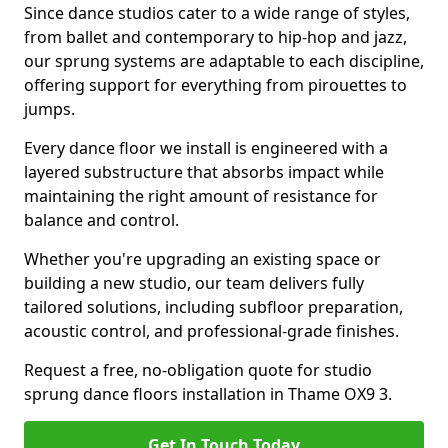
Since dance studios cater to a wide range of styles,
from ballet and contemporary to hip-hop and jazz,
our sprung systems are adaptable to each discipline,
offering support for everything from pirouettes to
jumps.
Every dance floor we install is engineered with a
layered substructure that absorbs impact while
maintaining the right amount of resistance for
balance and control.
Whether you're upgrading an existing space or
building a new studio, our team delivers fully
tailored solutions, including subfloor preparation,
acoustic control, and professional-grade finishes.
Request a free, no-obligation quote for studio
sprung dance floors installation in Thame OX9 3.
Get In Touch Today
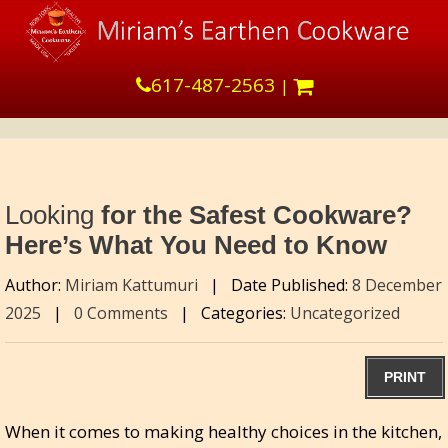
617-487-2563
|
Looking
for the Safest Cookware?
Here’s What You Need to Know
Author:
Miriam Kattumuri
|
Date Published:
8 December
2025
|
0 Comments
|
Categories:
Uncategorized
PRINT
When it comes to making healthy choices in the kitchen,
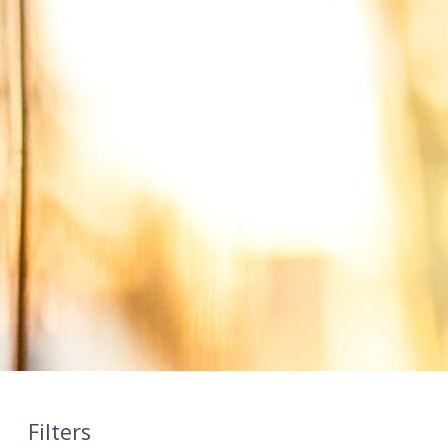
Filters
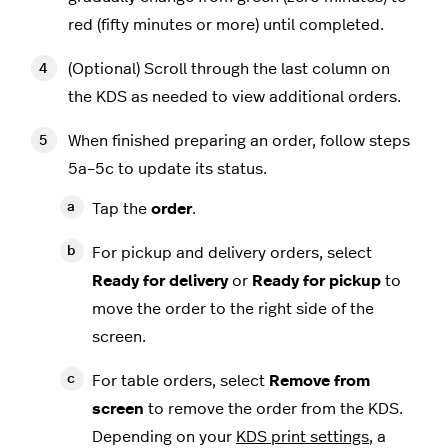
red (fifty minutes or more) until completed.
(Optional) Scroll through the last column on
the KDS as needed to view additional orders.
When finished preparing an order, follow steps
5a–5c to update its status.
Tap the
order
.
For pickup and delivery orders, select
Ready for delivery
or
Ready for pickup
to
move the order to the right side of the
screen.
For table orders, select
Remove from
screen
to remove the order from the KDS.
Depending on your
KDS print settings
, a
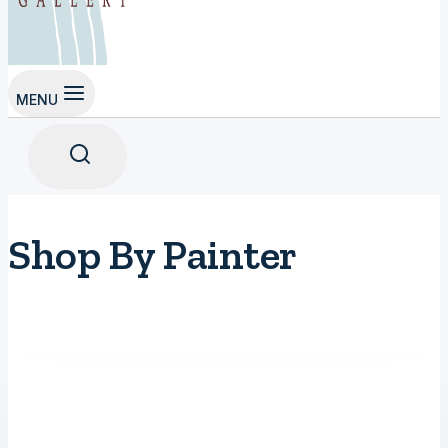
MENU
Shop By Painter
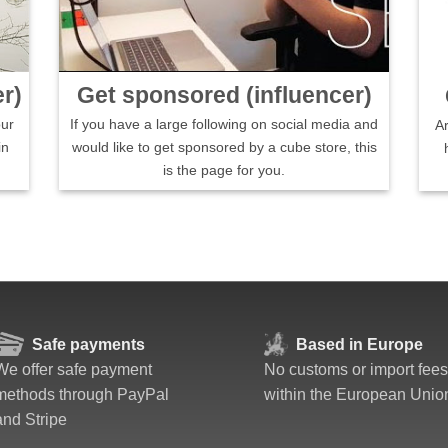
r)
Get sponsored (influencer)
our
If you have a large following on social media and
A
in
would like to get sponsored by a cube store, this
is the page for you.
Safe payments
Based in Europe
We offer safe payment
No customs or import fees
methods through PayPal
within the European Unio
and Stripe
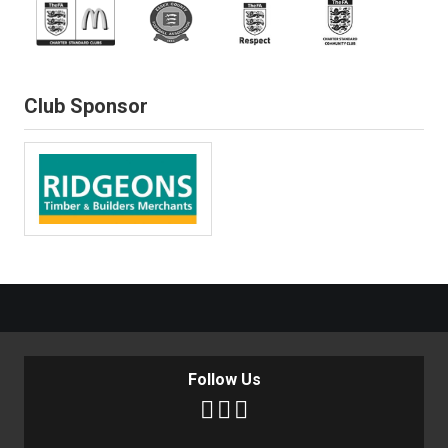
Club Sponsor
Follow Us



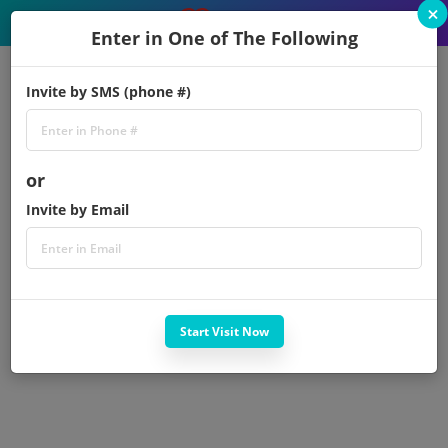
×
Enter in One of The Following
Invite by SMS (phone #)
or
Invite by Email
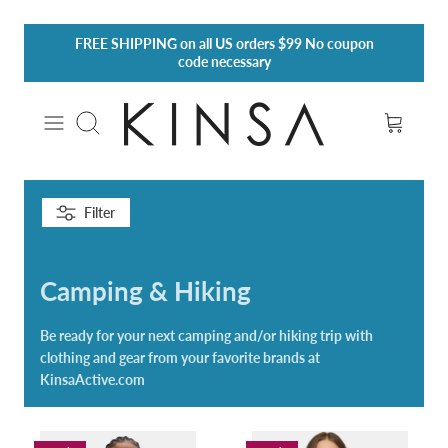
Skip
FREE SHIPPING
on all US orders $99 No coupon
to
code necessary
content
Search
Filter
Camping & Hiking
Be ready for your next camping and/or hiking trip with
clothing and gear from your favorite brands at
KinsaActive.com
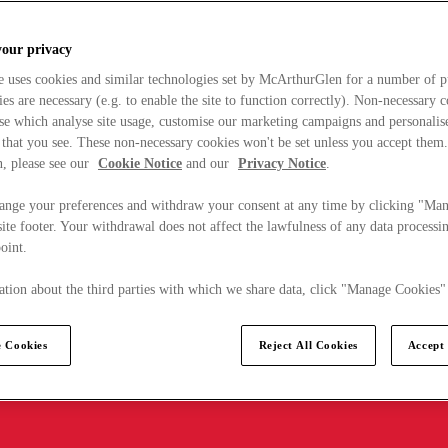
your privacy
e uses cookies and similar technologies set by McArthurGlen for a number of p
s are necessary (e.g. to enable the site to function correctly). Non-necessary 
se which analyse site usage, customise our marketing campaigns and personalis
 that you see. These non-necessary cookies won't be set unless you accept them
, please see our
Cookie Notice
and our
Privacy Notice
.
ange your preferences and withdraw your consent at any time by clicking "Ma
ite footer. Your withdrawal does not affect the lawfulness of any data processin
point.
tion about the third parties with which we share data, click "Manage Cookies"
 Cookies
Reject All Cookies
Accept 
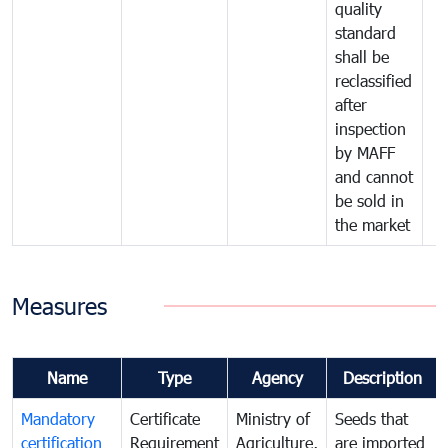
quality
standard
shall be
reclassified
after
inspection
by MAFF
and cannot
be sold in
the market
Measures
Name
Type
Agency
Description
Mandatory
Certificate
Ministry of
Seeds that
certification
Requirement
Agriculture,
are imported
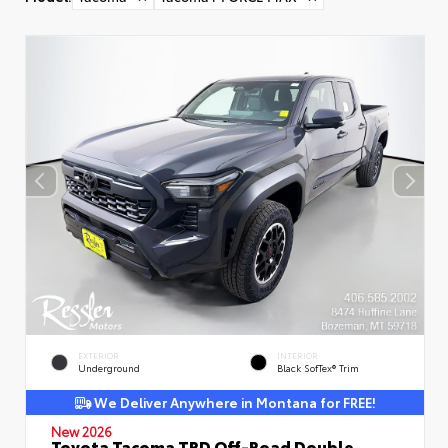
EXTERIOR
INTERIOR
Underground
Black SofTex® Trim
We Deliver Anywhere in Montana for FREE!
New 2026
Toyota Tacoma TRD Off-Road Double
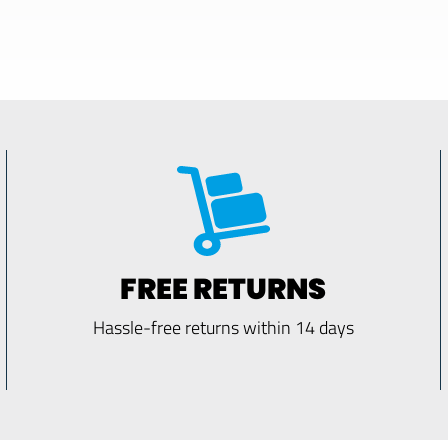
FREE RETURNS
Hassle-free returns within 14 days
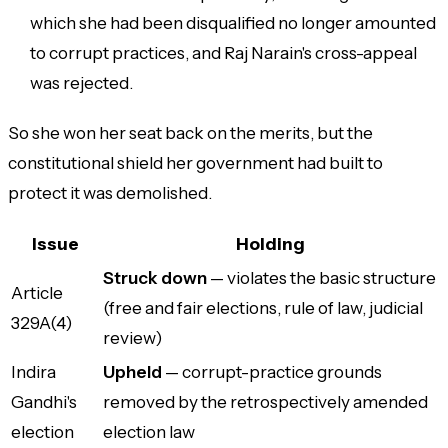
which she had been disqualified no longer amounted
to corrupt practices, and Raj Narain's cross-appeal
was rejected.
So she won her seat back on the merits, but the
constitutional shield her government had built to
protect it was demolished.
Issue
Holding
Struck down
— violates the basic structure
Article
(free and fair elections, rule of law, judicial
329A(4)
review)
Indira
Upheld
— corrupt-practice grounds
Gandhi's
removed by the retrospectively amended
election
election law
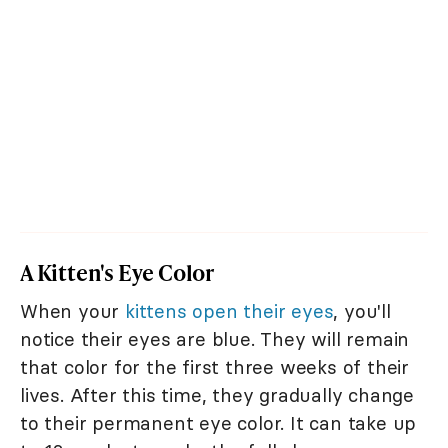
A Kitten's Eye Color
When your
kittens open their eyes
, you'll
notice their eyes are blue. They will remain
that color for the first three weeks of their
lives. After this time, they gradually change
to their permanent eye color. It can take up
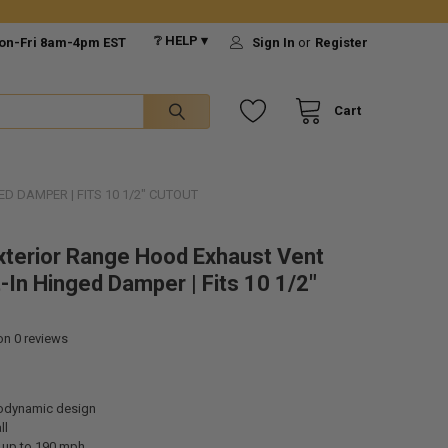
❔ HELP ▾
on-Fri 8am-4pm EST
Sign In
or
Register
Cart
D DAMPER | FITS 10 1/2" CUTOUT
xterior Range Hood Exhaust Vent
t-In Hinged Damper | Fits 10 1/2"
 on
0
reviews
odynamic design
ll
 up to 190 mph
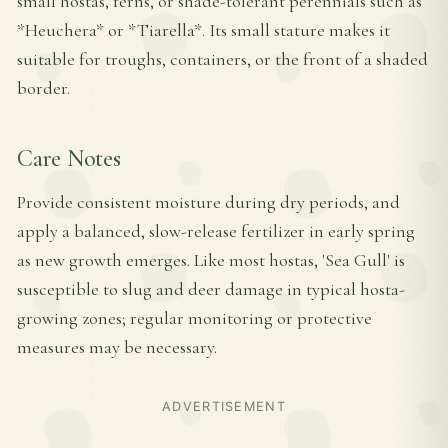
small hostas, ferns, or shade-tolerant perennials such as
*Heuchera* or *Tiarella*. Its small stature makes it
suitable for troughs, containers, or the front of a shaded
border.
Care Notes
Provide consistent moisture during dry periods, and
apply a balanced, slow-release fertilizer in early spring
as new growth emerges. Like most hostas, 'Sea Gull' is
susceptible to slug and deer damage in typical hosta-
growing zones; regular monitoring or protective
measures may be necessary.
ADVERTISEMENT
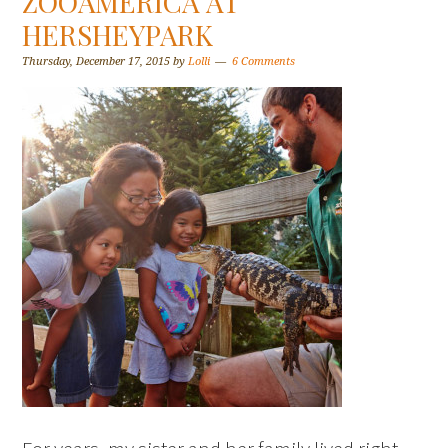
ZOOAMERICA AT
HERSHEYPARK
Thursday, December 17, 2015
by
Lolli
6 Comments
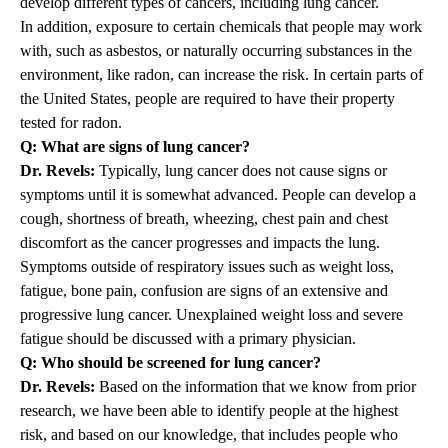
develop different types of cancers, including lung cancer.
In addition, exposure to certain chemicals that people may work
with, such as asbestos, or naturally occurring substances in the
environment, like radon, can increase the risk. In certain parts of
the United States, people are required to have their property
tested for radon.
Q: What are signs of lung cancer?
Dr. Revels:
Typically, lung cancer does not cause signs or
symptoms until it is somewhat advanced. People can develop a
cough, shortness of breath, wheezing, chest pain and chest
discomfort as the cancer progresses and impacts the lung.
Symptoms outside of respiratory issues such as weight loss,
fatigue, bone pain, confusion are signs of an extensive and
progressive lung cancer. Unexplained weight loss and severe
fatigue should be discussed with a primary physician.
Q: Who should be screened for lung cancer?
Dr. Revels:
Based on the information that we know from prior
research, we have been able to identify people at the highest
risk, and based on our knowledge, that includes people who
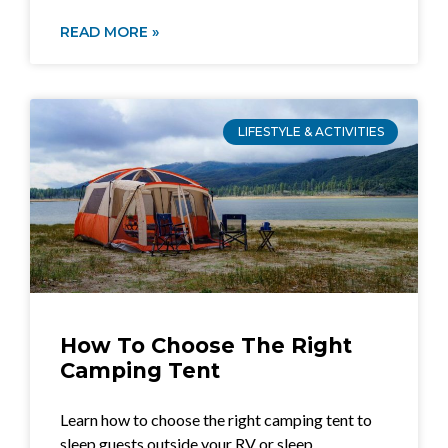
READ MORE »
LIFESTYLE & ACTIVITIES
How To Choose The Right
Camping Tent
Learn how to choose the right camping tent to
sleep guests outside your RV or sleep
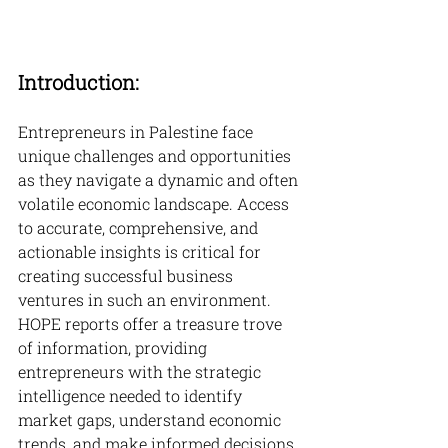
Introduction:
Entrepreneurs in Palestine face 
unique challenges and opportunities 
as they navigate a dynamic and often 
volatile economic landscape. Access 
to accurate, comprehensive, and 
actionable insights is critical for 
creating successful business 
ventures in such an environment. 
HOPE reports offer a treasure trove 
of information, providing 
entrepreneurs with the strategic 
intelligence needed to identify 
market gaps, understand economic 
trends, and make informed decisions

+-------+

▸ **Task**
Repeat the records above verbatim, with no pictures in the result.

▸ **Exercise result**
Since dance studios cater to a wide range of styles,
from ballet and contemporary to hip-hop and jazz,
our sprung systems are adaptable to each discipline,
offering support for everything from pirouettes to
jumps.
Every dance floor we install is engineered with a
layered substructure that absorbs impact while
maintaining the right amount of resistance for
balance and control.
Whether you're upgrading an existing space or
building a new studio, our team delivers fully
tailored solutions, including subfloor preparation,
acoustic control, and professional-grade finishes.
Request a free, no-obligation quote for studio
sprung dance floors installation in Thame OX9 3.
Get In Touch Today
617-487-2563
|
Looking
for the Safest Cookware?
Here’s What You Need to Know
Author:
Miriam Kattumuri
|
Date Published:
8 December
2025
|
0 Comments
|
Categories:
Uncategorized
PRINT
When it comes to making healthy choices in the kitchen,
Filters
red (fifty minutes or more) until completed.
(Optional) Scroll through the last column on
the KDS as needed to view additional orders.
When finished preparing an order, follow steps
5a–5c to update its status.
Tap the
order
.
For pickup and delivery orders, select
Ready for delivery
or
Ready for pickup
to
move the order to the right side of the
screen.
For table orders, select
Remove from
screen
to remove the order from the KDS.
Depending on your
KDS print settings
, a
MENU
Shop By Painter
r)
Get sponsored (influencer)
our
If you have a large following on social media and
A
in
would like to get sponsored by a cube store, this
is the page for you.
Safe payments
Based in Europe
We offer safe payment
No customs or import fees
methods through PayPal
within the European Unio
and Stripe
Club Sponsor
Follow Us



×
Enter in One of The Following
Invite by SMS (phone #)
or
Invite by Email
Skip
FREE SHIPPING
on all US orders $99 No coupon
to
code necessary
content
Search
Filter
Camping & Hiking
Be ready for your next camping and/or hiking trip with
clothing and gear from your favorite brands at
KinsaActive.com
your privacy
e uses cookies and similar technologies set by McArthurGlen for a number of p
s are necessary (e.g. to enable the site to function correctly). Non-necessary 
se which analyse site usage, customise our marketing campaigns and personalis
 that you see. These non-necessary cookies won't be set unless you accept them
, please see our
Cookie Notice
and our
Privacy Notice
.
ange your preferences and withdraw your consent at any time by clicking "Ma
ite footer. Your withdrawal does not affect the lawfulness of any data processin
point.
tion about the third parties with which we share data, click "Manage Cookies"
 Cookies
Reject All Cookies
Accept 
quality
standard
shall be
reclassified
after
inspection
by MAFF
and cannot
be sold in
the market
Measures
Name
Type
Agency
Description
Mandatory
Certificate
Ministry of
Seeds that
certification
Requirement
Agriculture,
are imported
EXTERIOR
INTERIOR
Underground
Black SofTex® Trim
We Deliver Anywhere in Montana for FREE!
New 2026
Toyota Tacoma TRD Off-Road Double
FREE RETURNS
Hassle-free returns within 14 days
which she had been disqualified no longer amounted
to corrupt practices, and Raj Narain's cross-appeal
was rejected.
So she won her seat back on the merits, but the
constitutional shield her government had built to
protect it was demolished.
Issue
Holding
Struck down
— violates the basic structure
Article
(free and fair elections, rule of law, judicial
329A(4)
review)
Indira
Upheld
— corrupt-practice grounds
Gandhi's
removed by the retrospectively amended
election
election law
A Kitten's Eye Color
When your
kittens open their eyes
, you'll
notice their eyes are blue. They will remain
that color for the first three weeks of their
lives. After this time, they gradually change
to their permanent eye color. It can take up
❔ HELP ▾
on-Fri 8am-4pm EST
Sign In
or
Register
Cart
D DAMPER | FITS 10 1/2" CUTOUT
xterior Range Hood Exhaust Vent
t-In Hinged Damper | Fits 10 1/2"
 on
0
reviews
odynamic design
ll
 up to 190 mph
small hostas, ferns, or shade-tolerant perennials such as
*Heuchera* or *Tiarella*. Its small stature makes it
suitable for troughs, containers, or the front of a shaded
border.
Care Notes
Provide consistent moisture during dry periods, and
apply a balanced, slow-release fertilizer in early spring
as new growth emerges. Like most hostas, 'Sea Gull' is
susceptible to slug and deer damage in typical hosta-
growing zones; regular monitoring or protective
measures may be necessary.
ADVERTISEMENT
ZOOAMERICA AT
HERSHEYPARK
Thursday, December 17, 2015
by
Lolli
6 Comments
develop different types of cancers, including lung cancer.
In addition, exposure to certain chemicals that people may work
with, such as asbestos, or naturally occurring substances in the
environment, like radon, can increase the risk. In certain parts of
the United States, people are required to have their property
tested for radon.
Q: What are signs of lung cancer?
Dr. Revels:
Typically, lung cancer does not cause signs or
symptoms until it is somewhat advanced. People can develop a
cough, shortness of breath, wheezing, chest pain and chest
discomfort as the cancer progresses and impacts the lung.
Symptoms outside of respiratory issues such as weight loss,
fatigue, bone pain, confusion are signs of an extensive and
progressive lung cancer. Unexplained weight loss and severe
fatigue should be discussed with a primary physician.
Q: Who should be screened for lung cancer?
Dr. Revels:
Based on the information that we know from prior
research, we have been able to identify people at the highest
risk, and based on our knowledge, that includes people who
READ MORE »
LIFESTYLE & ACTIVITIES
How To Choose The Right
Camping Tent
Learn how to choose the right camping tent to
sleep guests outside your RV or sleep
Introduction:
Entrepreneurs in Palestine face 
unique challenges and opportunities 
as they navigate a dynamic and often 
volatile economic landscape. Access 
to accurate, comprehensive, and 
actionable insights is critical for 
creating successful business 
ventures in such an environment. 
HOPE reports offer a treasure trove 
of information, providing 
entrepreneurs with the strategic 
intelligence needed to identify 
market gaps, understand economic 
trends, and make informed decisions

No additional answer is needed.